#### [What is expected]
Further down are entries; set down exactly and only the lines from the one with "Los Angeles" up to and including the one with "through solidarity and", dropping each picture.

#### [Data to process]

[Start of Attachment]

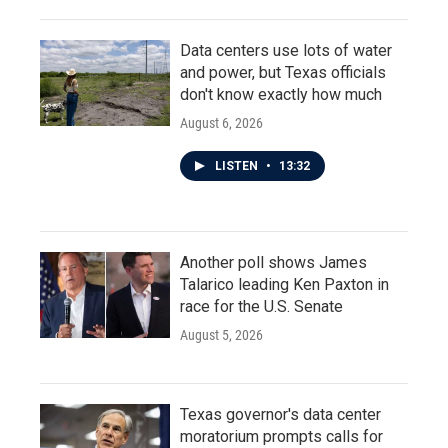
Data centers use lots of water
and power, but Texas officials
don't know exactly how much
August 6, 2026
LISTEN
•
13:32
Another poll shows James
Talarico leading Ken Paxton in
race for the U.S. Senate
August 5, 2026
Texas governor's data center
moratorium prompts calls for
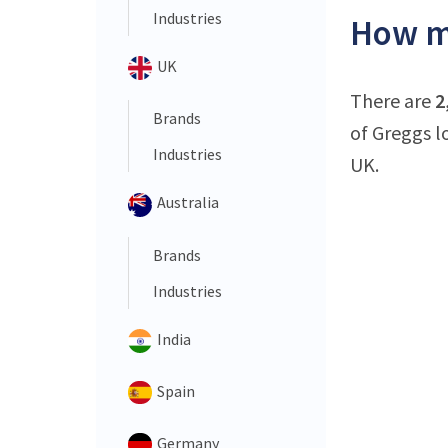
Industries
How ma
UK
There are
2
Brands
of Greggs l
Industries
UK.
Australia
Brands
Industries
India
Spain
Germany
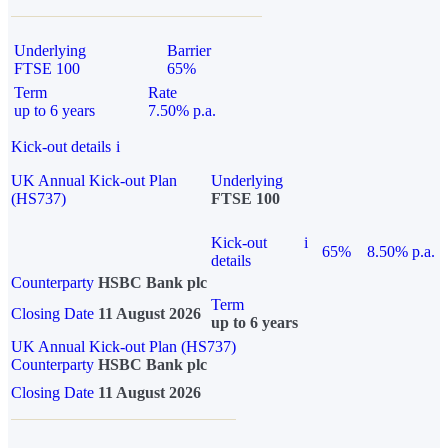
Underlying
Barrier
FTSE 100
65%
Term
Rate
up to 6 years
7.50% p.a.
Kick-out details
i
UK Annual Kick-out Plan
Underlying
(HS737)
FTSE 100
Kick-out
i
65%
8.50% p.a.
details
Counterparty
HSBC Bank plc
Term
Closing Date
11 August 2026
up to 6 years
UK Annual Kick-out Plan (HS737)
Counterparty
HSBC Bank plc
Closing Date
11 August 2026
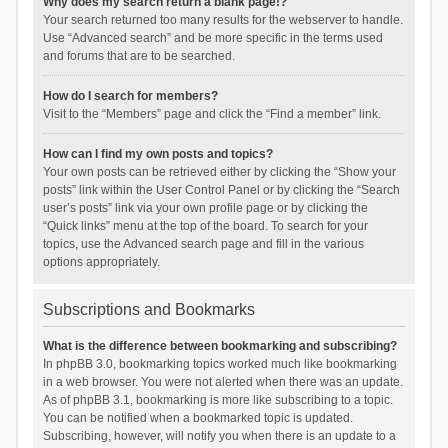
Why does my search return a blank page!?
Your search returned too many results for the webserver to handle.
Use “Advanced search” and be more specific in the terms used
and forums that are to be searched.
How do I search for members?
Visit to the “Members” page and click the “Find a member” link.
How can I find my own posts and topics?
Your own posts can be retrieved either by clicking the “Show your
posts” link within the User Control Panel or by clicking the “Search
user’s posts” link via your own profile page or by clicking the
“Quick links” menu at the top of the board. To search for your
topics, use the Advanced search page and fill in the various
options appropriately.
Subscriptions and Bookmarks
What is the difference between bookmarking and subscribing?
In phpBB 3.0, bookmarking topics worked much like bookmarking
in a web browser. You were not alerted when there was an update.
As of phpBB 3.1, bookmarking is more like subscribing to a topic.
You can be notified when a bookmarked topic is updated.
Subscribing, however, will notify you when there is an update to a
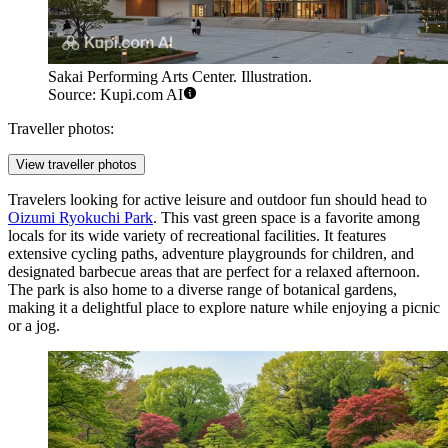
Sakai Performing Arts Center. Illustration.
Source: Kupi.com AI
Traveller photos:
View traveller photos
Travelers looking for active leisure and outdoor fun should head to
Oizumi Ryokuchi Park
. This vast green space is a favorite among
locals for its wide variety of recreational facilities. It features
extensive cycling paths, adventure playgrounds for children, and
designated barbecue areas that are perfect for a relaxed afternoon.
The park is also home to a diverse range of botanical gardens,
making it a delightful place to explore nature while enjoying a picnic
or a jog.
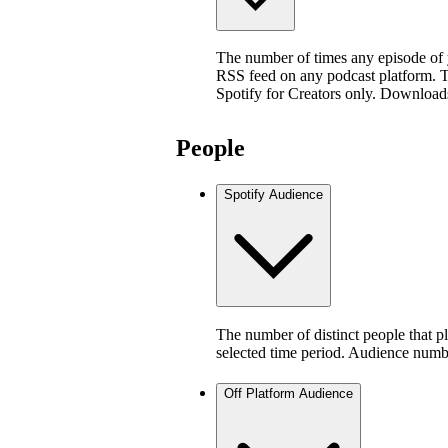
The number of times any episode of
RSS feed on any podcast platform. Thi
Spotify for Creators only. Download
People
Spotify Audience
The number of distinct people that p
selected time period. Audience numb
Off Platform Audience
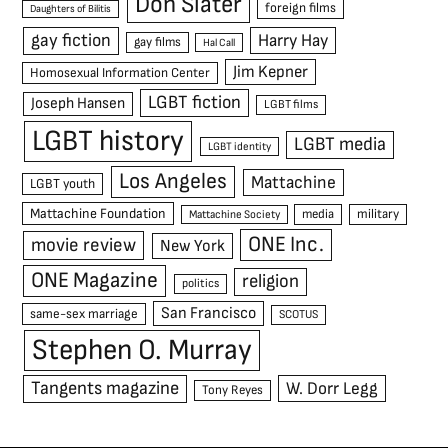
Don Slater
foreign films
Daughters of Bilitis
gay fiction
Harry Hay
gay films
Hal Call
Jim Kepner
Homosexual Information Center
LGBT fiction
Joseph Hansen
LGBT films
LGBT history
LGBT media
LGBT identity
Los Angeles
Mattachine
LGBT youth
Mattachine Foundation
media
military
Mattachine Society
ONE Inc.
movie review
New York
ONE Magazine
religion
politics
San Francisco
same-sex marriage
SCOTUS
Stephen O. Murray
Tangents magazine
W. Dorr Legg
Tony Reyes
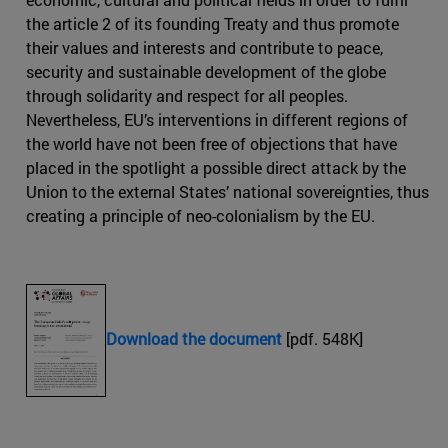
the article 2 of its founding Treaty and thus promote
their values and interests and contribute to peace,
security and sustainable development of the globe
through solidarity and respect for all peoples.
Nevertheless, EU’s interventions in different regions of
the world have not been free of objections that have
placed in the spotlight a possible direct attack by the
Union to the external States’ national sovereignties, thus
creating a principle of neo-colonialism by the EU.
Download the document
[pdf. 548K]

[End of Attachment]

#### [Response box]
Los Angeles
Mattachine
LGBT youth
Mattachine Foundation
media
military
Mattachine Society
ONE Inc.
movie review
New York
ONE Magazine
religion
politics
San Francisco
same-sex marriage
SCOTUS
Stephen O. Murray
Tangents magazine
W. Dorr Legg
Tony Reyes
the article 2 of its founding Treaty and thus promote
their values and interests and contribute to peace,
security and sustainable development of the globe
through solidarity and respect for all peoples.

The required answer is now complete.